[Tarantool-patches] [PATCH] fiber: abort trace recording on fiber yield
Igor Munkin
imun at tarantool.org
Wed Jul 8 01:24:36 MSK 2020
Vlad,
Thanks for your review!
On 01.04.20, Vladislav Shpilevoy wrote:
> Hi! Thanks for the patch!
>
> See 7 comments below.
>
> > diff --git a/src/lua/fiber.c b/src/lua/fiber.c
> > index 45bc03787..c79aa7c2b 100644
> > --- a/src/lua/fiber.c
> > +++ b/src/lua/fiber.c
> > @@ -454,6 +455,25 @@ lua_fiber_run_f(MAYBE_UNUSED va_list ap)
> > return result;
> > }
> >
> > +static int
> > +fiber_on_yield(struct trigger *trigger, void *event)
> > +{
> > + (void) trigger;
> > + (void) event;
> > +
> > + /*
> > + * XXX: According to LuaJIT API reference luaJIT_setmode
>
> 1. What is 'XXX'?
AFAIK this is just a legacy keyword coming from Sun code convention[1]:
| 10.5.4 Special Comments
|
| Use XXX in a comment to flag something that is bogus but works. Use
| FIXME to flag something that is bogus and broken.
I guess its meaning is kinda lost nowadays and often is considered close
to FIXME now. Some people suggest to avoid XXX since it's ambiguous but:
* I see it's already used in Tarantool sources:
| imun at tunix : ~/tarantool (master=) $ grep -rnF 'XXX: ' src | wc -l |
10
* This is the right case to use it: such <luaJIT_setmode> usage is bogus
but works for the issue purposes.
* This keyword is highlighted by the text editor (e.g. vim).
>
> > + * function returns 0 on failure and 1 on success. Since
> > + * this call is aimed to abort the trace recording on
> > + * fiber_yield call and prevent already compiled traces
> > + * execution, the mode parameter is an invalid value (-1)

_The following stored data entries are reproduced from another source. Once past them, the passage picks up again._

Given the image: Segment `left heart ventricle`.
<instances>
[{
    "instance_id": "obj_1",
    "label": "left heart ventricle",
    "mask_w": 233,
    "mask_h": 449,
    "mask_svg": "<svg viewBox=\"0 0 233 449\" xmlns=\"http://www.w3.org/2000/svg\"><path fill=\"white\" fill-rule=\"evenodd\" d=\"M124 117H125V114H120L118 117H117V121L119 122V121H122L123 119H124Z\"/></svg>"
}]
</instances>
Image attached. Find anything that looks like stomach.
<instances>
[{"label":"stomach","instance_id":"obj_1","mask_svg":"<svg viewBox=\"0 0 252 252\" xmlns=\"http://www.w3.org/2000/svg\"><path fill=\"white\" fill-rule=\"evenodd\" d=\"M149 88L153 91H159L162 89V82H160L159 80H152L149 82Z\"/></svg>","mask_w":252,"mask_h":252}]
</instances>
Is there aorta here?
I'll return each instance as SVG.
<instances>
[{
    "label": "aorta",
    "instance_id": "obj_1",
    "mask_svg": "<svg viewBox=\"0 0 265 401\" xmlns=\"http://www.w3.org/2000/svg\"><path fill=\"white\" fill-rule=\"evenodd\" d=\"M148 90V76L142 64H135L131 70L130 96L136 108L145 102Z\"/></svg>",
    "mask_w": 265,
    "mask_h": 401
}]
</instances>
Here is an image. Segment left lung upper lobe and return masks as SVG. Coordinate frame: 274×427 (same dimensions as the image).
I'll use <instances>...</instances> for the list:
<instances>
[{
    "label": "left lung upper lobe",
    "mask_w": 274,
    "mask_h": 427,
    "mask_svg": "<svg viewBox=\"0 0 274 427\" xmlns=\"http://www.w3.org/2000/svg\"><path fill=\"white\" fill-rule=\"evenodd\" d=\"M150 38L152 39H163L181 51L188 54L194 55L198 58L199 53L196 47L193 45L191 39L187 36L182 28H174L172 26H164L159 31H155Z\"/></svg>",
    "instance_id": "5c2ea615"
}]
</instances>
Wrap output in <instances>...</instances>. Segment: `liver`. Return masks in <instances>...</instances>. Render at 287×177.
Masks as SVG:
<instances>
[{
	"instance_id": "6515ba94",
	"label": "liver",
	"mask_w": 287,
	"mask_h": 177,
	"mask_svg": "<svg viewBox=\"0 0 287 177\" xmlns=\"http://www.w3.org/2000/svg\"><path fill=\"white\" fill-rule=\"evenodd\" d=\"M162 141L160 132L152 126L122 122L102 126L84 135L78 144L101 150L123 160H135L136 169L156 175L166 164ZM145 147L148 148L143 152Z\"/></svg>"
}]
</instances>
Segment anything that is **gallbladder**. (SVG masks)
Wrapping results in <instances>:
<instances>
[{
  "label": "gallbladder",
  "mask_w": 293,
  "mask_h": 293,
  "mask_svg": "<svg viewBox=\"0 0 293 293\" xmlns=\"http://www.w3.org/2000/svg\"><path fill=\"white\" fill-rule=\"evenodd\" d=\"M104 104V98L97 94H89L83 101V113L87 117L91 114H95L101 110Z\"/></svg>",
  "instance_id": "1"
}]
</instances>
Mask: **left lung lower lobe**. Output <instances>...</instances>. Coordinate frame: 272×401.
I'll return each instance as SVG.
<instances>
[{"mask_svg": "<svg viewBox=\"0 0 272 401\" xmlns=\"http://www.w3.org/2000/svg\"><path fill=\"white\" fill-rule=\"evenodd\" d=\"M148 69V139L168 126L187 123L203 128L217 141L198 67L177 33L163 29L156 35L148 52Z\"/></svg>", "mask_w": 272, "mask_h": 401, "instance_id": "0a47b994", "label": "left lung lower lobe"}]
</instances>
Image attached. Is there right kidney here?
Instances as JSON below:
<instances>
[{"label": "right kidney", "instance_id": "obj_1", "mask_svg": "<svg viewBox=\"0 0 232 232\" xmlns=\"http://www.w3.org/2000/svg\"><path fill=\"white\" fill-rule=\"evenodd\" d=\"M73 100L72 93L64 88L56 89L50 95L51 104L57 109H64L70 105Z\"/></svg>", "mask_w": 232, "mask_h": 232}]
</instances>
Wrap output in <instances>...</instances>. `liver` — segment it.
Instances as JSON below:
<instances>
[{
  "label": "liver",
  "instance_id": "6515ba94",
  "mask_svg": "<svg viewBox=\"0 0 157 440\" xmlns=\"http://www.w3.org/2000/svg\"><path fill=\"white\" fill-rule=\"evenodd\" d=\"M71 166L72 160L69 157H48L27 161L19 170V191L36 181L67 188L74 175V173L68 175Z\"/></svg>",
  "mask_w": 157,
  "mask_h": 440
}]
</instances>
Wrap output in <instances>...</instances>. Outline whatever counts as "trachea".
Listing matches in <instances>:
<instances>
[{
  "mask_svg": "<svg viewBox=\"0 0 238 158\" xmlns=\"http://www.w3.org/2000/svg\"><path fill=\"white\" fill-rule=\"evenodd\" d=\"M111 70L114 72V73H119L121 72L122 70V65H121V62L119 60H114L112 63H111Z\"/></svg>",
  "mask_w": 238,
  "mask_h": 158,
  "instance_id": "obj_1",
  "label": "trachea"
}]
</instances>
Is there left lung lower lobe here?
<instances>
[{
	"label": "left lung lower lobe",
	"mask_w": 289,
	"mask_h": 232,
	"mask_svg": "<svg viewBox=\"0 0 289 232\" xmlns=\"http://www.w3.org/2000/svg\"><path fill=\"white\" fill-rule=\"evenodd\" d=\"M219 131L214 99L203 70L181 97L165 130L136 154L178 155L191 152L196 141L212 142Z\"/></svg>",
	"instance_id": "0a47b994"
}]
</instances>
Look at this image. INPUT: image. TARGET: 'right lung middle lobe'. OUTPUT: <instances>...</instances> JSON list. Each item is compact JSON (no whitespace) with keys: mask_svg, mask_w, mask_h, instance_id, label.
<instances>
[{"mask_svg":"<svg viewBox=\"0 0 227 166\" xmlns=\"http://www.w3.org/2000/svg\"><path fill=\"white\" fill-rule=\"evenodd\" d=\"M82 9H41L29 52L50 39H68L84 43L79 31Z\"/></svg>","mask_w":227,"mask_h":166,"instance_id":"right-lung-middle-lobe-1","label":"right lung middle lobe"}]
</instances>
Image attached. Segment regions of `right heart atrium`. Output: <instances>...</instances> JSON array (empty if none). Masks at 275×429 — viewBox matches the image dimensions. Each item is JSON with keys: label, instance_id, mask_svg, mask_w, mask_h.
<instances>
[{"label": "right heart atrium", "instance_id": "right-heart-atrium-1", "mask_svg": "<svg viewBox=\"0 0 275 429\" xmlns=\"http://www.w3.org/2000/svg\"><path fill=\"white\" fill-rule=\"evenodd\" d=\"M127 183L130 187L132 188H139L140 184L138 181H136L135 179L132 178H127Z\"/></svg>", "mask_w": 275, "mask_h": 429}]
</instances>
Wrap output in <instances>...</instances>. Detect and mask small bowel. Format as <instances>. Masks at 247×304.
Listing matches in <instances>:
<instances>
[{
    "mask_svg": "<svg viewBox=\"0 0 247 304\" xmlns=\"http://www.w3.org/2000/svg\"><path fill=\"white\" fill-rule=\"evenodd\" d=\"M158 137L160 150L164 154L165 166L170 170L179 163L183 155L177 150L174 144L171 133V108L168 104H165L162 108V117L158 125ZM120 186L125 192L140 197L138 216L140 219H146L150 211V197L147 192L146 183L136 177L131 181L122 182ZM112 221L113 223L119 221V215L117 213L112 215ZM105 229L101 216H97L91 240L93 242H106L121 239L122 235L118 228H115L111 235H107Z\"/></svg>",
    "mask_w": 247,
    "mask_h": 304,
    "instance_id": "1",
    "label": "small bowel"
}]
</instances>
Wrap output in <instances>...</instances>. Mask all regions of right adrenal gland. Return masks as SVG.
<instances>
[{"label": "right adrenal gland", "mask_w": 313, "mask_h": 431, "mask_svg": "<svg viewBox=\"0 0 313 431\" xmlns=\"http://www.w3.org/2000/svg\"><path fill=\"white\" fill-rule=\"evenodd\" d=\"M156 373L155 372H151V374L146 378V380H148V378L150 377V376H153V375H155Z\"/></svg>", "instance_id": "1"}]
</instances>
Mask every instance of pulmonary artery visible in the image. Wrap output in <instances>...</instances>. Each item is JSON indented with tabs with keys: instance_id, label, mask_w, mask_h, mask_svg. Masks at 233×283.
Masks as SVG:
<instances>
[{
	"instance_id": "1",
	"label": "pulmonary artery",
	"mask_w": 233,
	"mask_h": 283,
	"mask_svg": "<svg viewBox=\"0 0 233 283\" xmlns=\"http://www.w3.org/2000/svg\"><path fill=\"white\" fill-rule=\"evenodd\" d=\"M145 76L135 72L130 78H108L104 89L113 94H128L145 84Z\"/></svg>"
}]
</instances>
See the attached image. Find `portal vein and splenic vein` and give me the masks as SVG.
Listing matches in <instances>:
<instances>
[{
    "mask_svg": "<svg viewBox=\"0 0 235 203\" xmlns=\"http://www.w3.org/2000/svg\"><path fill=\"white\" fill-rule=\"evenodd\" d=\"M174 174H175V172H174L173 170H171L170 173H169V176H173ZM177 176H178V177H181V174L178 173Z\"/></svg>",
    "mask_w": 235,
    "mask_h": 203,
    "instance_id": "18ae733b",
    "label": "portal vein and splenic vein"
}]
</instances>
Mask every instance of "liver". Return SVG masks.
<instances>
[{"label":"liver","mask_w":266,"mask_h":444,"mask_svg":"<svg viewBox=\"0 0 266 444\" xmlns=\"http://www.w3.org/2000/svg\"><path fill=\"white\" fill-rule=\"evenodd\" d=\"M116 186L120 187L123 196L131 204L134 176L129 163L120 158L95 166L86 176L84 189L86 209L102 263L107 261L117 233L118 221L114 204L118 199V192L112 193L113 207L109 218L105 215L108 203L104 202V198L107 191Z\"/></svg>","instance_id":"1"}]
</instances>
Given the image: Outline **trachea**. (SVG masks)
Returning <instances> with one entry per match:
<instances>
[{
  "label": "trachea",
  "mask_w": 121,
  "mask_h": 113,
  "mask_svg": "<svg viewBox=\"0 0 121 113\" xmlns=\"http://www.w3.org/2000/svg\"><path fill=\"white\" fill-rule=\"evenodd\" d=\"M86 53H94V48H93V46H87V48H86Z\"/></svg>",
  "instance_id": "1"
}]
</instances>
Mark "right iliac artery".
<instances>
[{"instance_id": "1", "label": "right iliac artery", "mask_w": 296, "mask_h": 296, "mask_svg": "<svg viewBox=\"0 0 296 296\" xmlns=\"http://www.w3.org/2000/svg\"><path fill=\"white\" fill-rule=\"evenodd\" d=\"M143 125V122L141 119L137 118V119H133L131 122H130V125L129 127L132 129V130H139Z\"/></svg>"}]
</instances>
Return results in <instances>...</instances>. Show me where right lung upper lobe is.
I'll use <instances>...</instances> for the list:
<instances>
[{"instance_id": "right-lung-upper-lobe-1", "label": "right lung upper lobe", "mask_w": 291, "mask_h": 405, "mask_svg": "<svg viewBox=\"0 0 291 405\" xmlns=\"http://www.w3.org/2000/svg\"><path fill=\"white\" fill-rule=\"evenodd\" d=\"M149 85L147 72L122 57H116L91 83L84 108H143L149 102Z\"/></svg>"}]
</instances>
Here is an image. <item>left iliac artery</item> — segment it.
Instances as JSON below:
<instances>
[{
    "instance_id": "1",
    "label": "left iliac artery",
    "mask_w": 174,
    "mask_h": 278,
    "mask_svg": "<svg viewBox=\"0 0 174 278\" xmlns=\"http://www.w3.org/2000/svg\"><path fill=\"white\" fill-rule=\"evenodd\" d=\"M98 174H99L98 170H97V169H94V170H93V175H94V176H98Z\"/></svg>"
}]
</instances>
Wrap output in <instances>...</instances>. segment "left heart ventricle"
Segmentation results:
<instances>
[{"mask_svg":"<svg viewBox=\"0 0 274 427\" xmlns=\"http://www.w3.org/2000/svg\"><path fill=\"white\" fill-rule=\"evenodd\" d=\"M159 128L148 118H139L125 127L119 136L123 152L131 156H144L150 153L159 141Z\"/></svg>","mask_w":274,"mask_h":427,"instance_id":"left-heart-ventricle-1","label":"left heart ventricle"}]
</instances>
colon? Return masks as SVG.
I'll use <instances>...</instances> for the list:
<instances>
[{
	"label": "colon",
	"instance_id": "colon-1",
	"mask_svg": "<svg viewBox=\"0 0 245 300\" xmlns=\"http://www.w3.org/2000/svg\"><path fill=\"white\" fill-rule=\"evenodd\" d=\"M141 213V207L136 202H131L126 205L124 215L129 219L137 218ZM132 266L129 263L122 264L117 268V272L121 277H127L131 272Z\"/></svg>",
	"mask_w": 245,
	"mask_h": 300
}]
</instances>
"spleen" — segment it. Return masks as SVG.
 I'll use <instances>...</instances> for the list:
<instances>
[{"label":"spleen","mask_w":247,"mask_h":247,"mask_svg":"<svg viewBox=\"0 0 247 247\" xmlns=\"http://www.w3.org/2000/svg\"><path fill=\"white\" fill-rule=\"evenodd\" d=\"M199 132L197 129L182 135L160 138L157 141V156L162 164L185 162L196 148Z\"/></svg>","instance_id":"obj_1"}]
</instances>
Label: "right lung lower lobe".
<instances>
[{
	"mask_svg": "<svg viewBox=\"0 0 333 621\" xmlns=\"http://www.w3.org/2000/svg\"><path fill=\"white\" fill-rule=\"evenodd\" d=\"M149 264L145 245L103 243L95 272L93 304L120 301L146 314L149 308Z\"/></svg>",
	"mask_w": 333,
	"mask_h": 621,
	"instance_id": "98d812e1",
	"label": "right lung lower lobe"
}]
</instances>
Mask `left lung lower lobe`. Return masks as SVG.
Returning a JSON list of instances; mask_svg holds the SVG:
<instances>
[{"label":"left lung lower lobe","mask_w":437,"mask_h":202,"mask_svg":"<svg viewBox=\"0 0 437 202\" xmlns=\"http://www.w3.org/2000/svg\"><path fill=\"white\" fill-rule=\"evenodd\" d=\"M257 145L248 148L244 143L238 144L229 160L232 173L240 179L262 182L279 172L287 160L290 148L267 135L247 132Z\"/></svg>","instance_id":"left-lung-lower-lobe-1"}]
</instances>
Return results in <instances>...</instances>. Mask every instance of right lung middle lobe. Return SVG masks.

> > + * so JIT mode change is expected to fail and 0 is
> > + * returned. Otherwise non-zero return value signals
> > + * trigger_run routine about this trigger failure.
>
> 2. So correct me if I am wrong - we deliberately fail this
> function assuming that its call stops current trace collection/execution,
> right? And we pass -1 because there is no other way to stop
Yes, with one nit: the call either aborts current trace collection or
leads to the platform panic (we have no option here) -- similar to the
way we handle FFI sandwiches.
> trace collection/execution except this function.
Fortunately <luaJIT_setmode> aborts trace compilation unconditionally
and then changes JIT behaviour considering the given mode value. We pass
-1 since there is no special value to abort the trace compilation. This
value changes nothing, so it's just a hack to abort trace compilation
via exported LuaJIT C API.
>
> Why can't we call lj_trace_abort() directly?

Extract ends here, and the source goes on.